Bei der ganzen Prozedur war allen Beteiligten von Anfang an bekannt, daß viele der betroffenen Roma sich in ihren Asylverfahren zumeist auf die politische Verfolgung in Jugoslawien — und nicht auf ihren Status als quasi staatenlose Nomaden — bezogen hatten. Deshalb ließ Schnoor in seinen neuen Erlaß hineinschreiben, daß „nicht nachgewiesene Angaben in früheren Verfahren, die von den nunmehr geltend gemachten beziehungsweise dargelegten Tatsachen abweichen, bei der Prüfung der Glaubwürdigkeit jetzt vorgetragener Tatsachen“, unberücksichtigt bleiben sollen.

Die CDU, die für den Fall, daß das Bleiberecht gewährt wird, ein Volksbegehren angekündigt hat, sieht in dieser Formulierung einen „Freifahrtschein für Lügner“. Dabei ist die Zusage des Innenministers, möglicherweise aus der Not heraus gemachte unzutreffende Aussagen in den jetzt anstehenden Verfahren angemessen zu würdigen, in der Substanz eine Selbstverständlichkeit im Verwaltungshandeln.

Daß diese humanitäre Lösung für, nach Angaben von Schnoor, etwa 1.000 längjährig in NRW lebende Roma jetzt auf so großen Widerstand stößt, hängt unmittelbar mit dem aktuellen Zuzug der Roma aus Rumänien und Jugoslawien zusammen. Für den Fall, daß Schnoor sich durchsetzt, befürchtet Heinemann einen zusätzlichen „Sog“.

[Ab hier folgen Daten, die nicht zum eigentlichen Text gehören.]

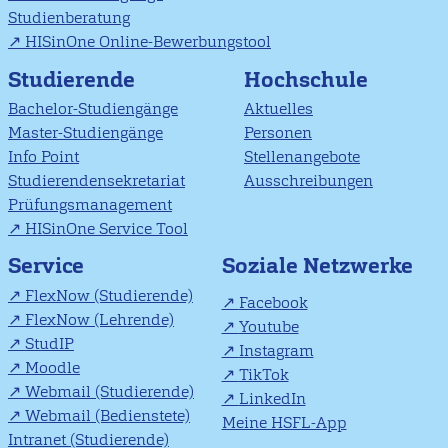
Studienberatung
HISinOne Online-Bewerbungstool
Studierende
Hochschule
Bachelor-Studiengänge
Aktuelles
Master-Studiengänge
Personen
Info Point
Stellenangebote
Studierendensekretariat
Ausschreibungen
Prüfungsmanagement
HISinOne Service Tool
Soziale Netzwerke
Service
FlexNow (Studierende)
Facebook
FlexNow (Lehrende)
Youtube
StudIP
Instagram
Moodle
TikTok
Webmail (Studierende)
LinkedIn
Webmail (Bedienstete)
Meine HSFL-App
Intranet (Studierende)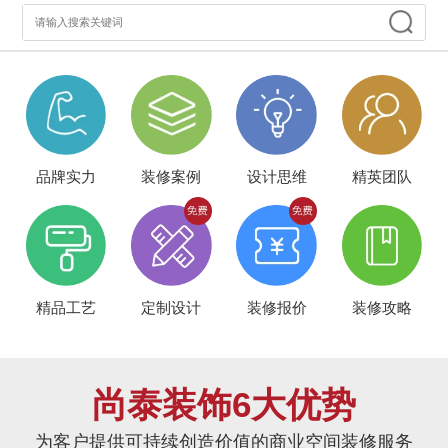
品牌实力
装修案例
设计思维
精英团队
精品工艺
定制设计
装修报价
装修攻略
尚泰装饰6大优势
为客户提供可持续创造价值的商业空间装修服务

Der nordrhein-westfälische CDU-Vorsitzende Norbert Blüm, dessen Statthalter in Düsseldorf nun die große Keule schwingen, brüstete sich im übrigen noch im Februar, nach Abbruch des Bettelmarsches, in einem Brief an die evangelische Kirche damit, daß Bernhard Worms „als einer der ersten Politiker dieses Landes mit ihnen gessprochen“ habe.